One month ago, I criticized Citigroup (NYSE:C) for its decision to upgrade Harley-Davidson (NYSE:HOG). Despite predicting that Harley would see its third-quarter sales drop 25%, Citi argued that Harley "turned a corner" in Q3, and that the business was now improving. But was the banker right?

Maybe yes
In a couple of respects, yes, the banker was right on the money. In one move to turn the proverbial corner, Harley promised to cease production of Buell motorcycles and sell off its MV Agusta subsidiary. Freed of these distractions, management will be "focusing on the Harley-Davidson brand" and trying to get it moving in the right direction.

In fact, it may be doing this already. Although Harley's Q3 sales declined, they did so by a smaller amount than even Citi believed possible.
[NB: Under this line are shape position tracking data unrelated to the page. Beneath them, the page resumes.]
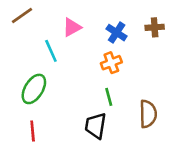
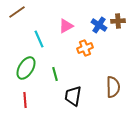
pink triangle: (72, 27) -> (66, 26), moved
blue cross: (117, 33) -> (99, 25), moved
green line: (109, 97) -> (55, 74), moved

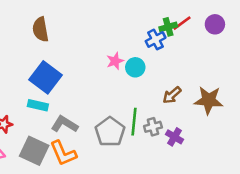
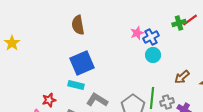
blue cross: (156, 40) -> (151, 37), moved
pink star: (115, 61) -> (137, 33), moved
blue square: (46, 77) -> (82, 63), turned 30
Unlike Ford (NYSE:F), Toyota (NYSE:TM), Honda (NYSE:HMC), and similar quadrupeds, Harley couldn't ride the U.S. government's "Cash for Clunkers" coattails in Q3. In that context, Harley's success in holding the line at a 21% sales decline was quite a feat.

Maybe no
Even so, this better-than-expected performance wasn't enough to save Harley from an 85% decline in profit (to $0.11 per share). And judging from the raft of writedowns and charges that will accompany the restructuring, profits could be hard to come by in quarters to come as well.

Maybe I don't know
But here's the really interesting thing about Harley: Profits may be down, but Harley's cash flow is way up. We now see Harley claiming positive cash flow of $511 million year to date -- a feat requiring $675 million in cash flow during Q3.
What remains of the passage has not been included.